Roundup: Preferential tax treatment warranted?

The hits keep on coming when it comes to the rhetoric about the proposed small business tax changes. If you listened to doctors, you would think that the government was outlawing self-incorporation. They’re not. If you listen to the Conservatives, it’s a “massive tax hike” and “hugely complex changes” which also doesn’t quite scan – yes, there is some complexity in how they plan to enforce the changes, but that’s not the same thing.

People also keep insisting that these changes won’t allow them to use their incorporation for savings purposes (whether for a buffer or for a maternity leave), which again, is not the case as the new rules have been outlined.
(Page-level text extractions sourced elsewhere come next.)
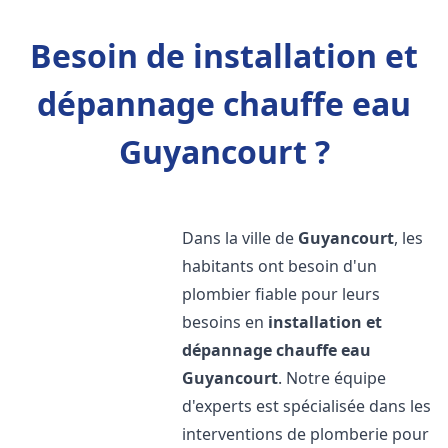
Besoin de installation et
dépannage chauffe eau
Guyancourt ?
Dans la ville de
Guyancourt
, les
habitants ont besoin d'un
plombier fiable pour leurs
besoins en
installation et
dépannage chauffe eau
Guyancourt
. Notre équipe
d'experts est spécialisée dans les
interventions de plomberie pour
https://twitter.com/lindsaytedds/status/900542218041044992

Of course, when these facts meet their rhetoric, we have been assaulted with yet more wailing and gnashing of teeth that these preferential tax treatments are a “reward” for the risks that these entrepreneurs take. Which again, doesn’t actually fly with the research. (See Kevin Milligan’s thread starting here, which I won’t reproduce in its entirety).
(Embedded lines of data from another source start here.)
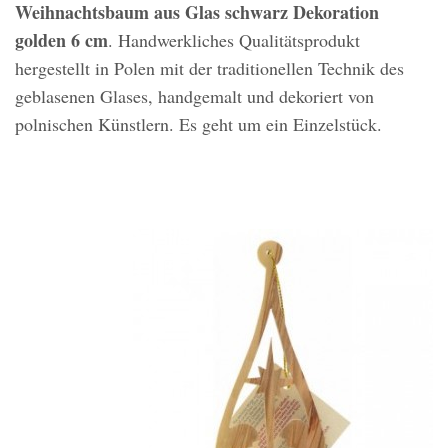
Weihnachtsbaum aus Glas schwarz Dekoration
golden 6 cm
. Handwerkliches Qualitätsprodukt
hergestellt in Polen mit der traditionellen Technik des
geblasenen Glases, handgemalt und dekoriert von
polnischen Künstlern. Es geht um ein Einzelstück.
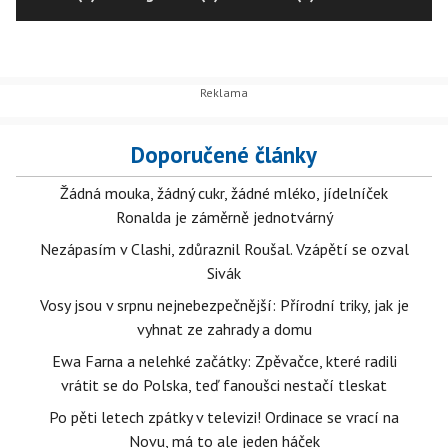
Doporučené články
Žádná mouka, žádný cukr, žádné mléko, jídelníček
Ronalda je záměrně jednotvárný
Nezápasím v Clashi, zdůraznil Roušal. Vzápětí se ozval
Sivák
Vosy jsou v srpnu nejnebezpečnější: Přírodní triky, jak je
vyhnat ze zahrady a domu
Ewa Farna a nelehké začátky: Zpěvačce, které radili
vrátit se do Polska, teď fanoušci nestačí tleskat
Po pěti letech zpátky v televizi! Ordinace se vrací na
Novu, má to ale jeden háček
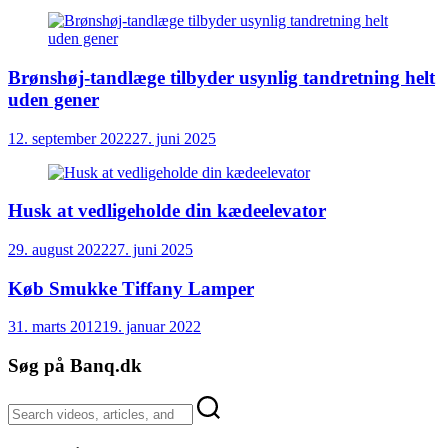
Brønshøj-tandlæge tilbyder usynlig tandretning helt
uden gener
12. september 2022
27. juni 2025
Husk at vedligeholde din kædeelevator
29. august 2022
27. juni 2025
Køb Smukke Tiffany Lamper
31. marts 2012
19. januar 2022
Søg på Banq.dk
In fact, you can make a number of arguments about whether the government should be subsidising the risk of entrepreneurs. Also, the it should be restated that preferential tax rates are not the reward for becoming an entrepreneur – there are other rewards inherent in the role.

Instead, we come back to the government’s argument about tax fairness, and why those who choose to self-incorporate and have families to split/sprinkle their income with should be the only ones to enjoys such privileges. Nobody seems to be able to answer that question. Funnily enough. Instead, it’s more disingenuous rhetoric and outright falsehoods about what’s being proposed here, that benefits only the very wealthy few for whom this kind of tax “planning” makes sense.

Meanwhile, Andrew Coyne takes on the notion that small businesses should get preferential tax rates for risk-taking, while taking down the critics of his arguments, who similarly are building cases on false premises.

Good reads:

  • Justin Trudeau says he has no plans to join missile defence or to send more troops to Afghanistan along with the Americans.
  • Canada and Mexico are shrugging off Donald Trump’s latest threat to “cancel NAFTA” because it was a threat they’ve long anticipated.
  • Here’s a deeper dive in to NAFTA’s Chapter 19, which the Americans want to get rid of, and what it does and why it’s important for Canada.
  • While the Conservatives are railing that the government needs to warn away border crossers, the NDP again demand the Safe Third Country Agreement be suspended.
  • Judy Foote is expected to resign from cabinet today, and resign her seat before the end of the year.
  • The Commons health committee is coming back a week early for marathon sessions on the marijuana legislation.
  • Senators on the Legal and Constitutional Affairs committee are warning that lowering blood alcohol limits will further clog the courts, creating more problems.
  • We got more details on why VADM Mark Norman has been suspended, which includes email exchanges threatening shipyard layoffs to blackmail the government.
  • The NEB has agreed to study both upstream and downstream emissions with the Energy East proposal.
  • The Rebel is one of the media sites on the government’s advertising blacklist. (So are Vogue and TMZ, to be clear).
  • While some Conservatives are putting distance between themselves and Rebel Media, others aren’t vowing that they won’t appear in the future.
  • Niki Ahston is expecting twins shortly after the conclusion of the NDP leadership race, and plans to take three months off at that time.
  • Éric Grenier checks the data and suggests that shorter campaigns, like the government is planning, may be more advantageous to incumbent governments.
  • Chantal Hébert worries that Trudeau’s warnings for would-be asylum seekers will fall on deaf ears given the situation with the Trumpocalypse.
  • Chris Selley thinks the government needs to be blunter with would-be asylum seekers about not trying to make it to Canada illegally.

Odds and ends:

Despite an invitation from kd lang to join her at Calgary Pride, Jason Kenney is “too busy” to attend. Of course.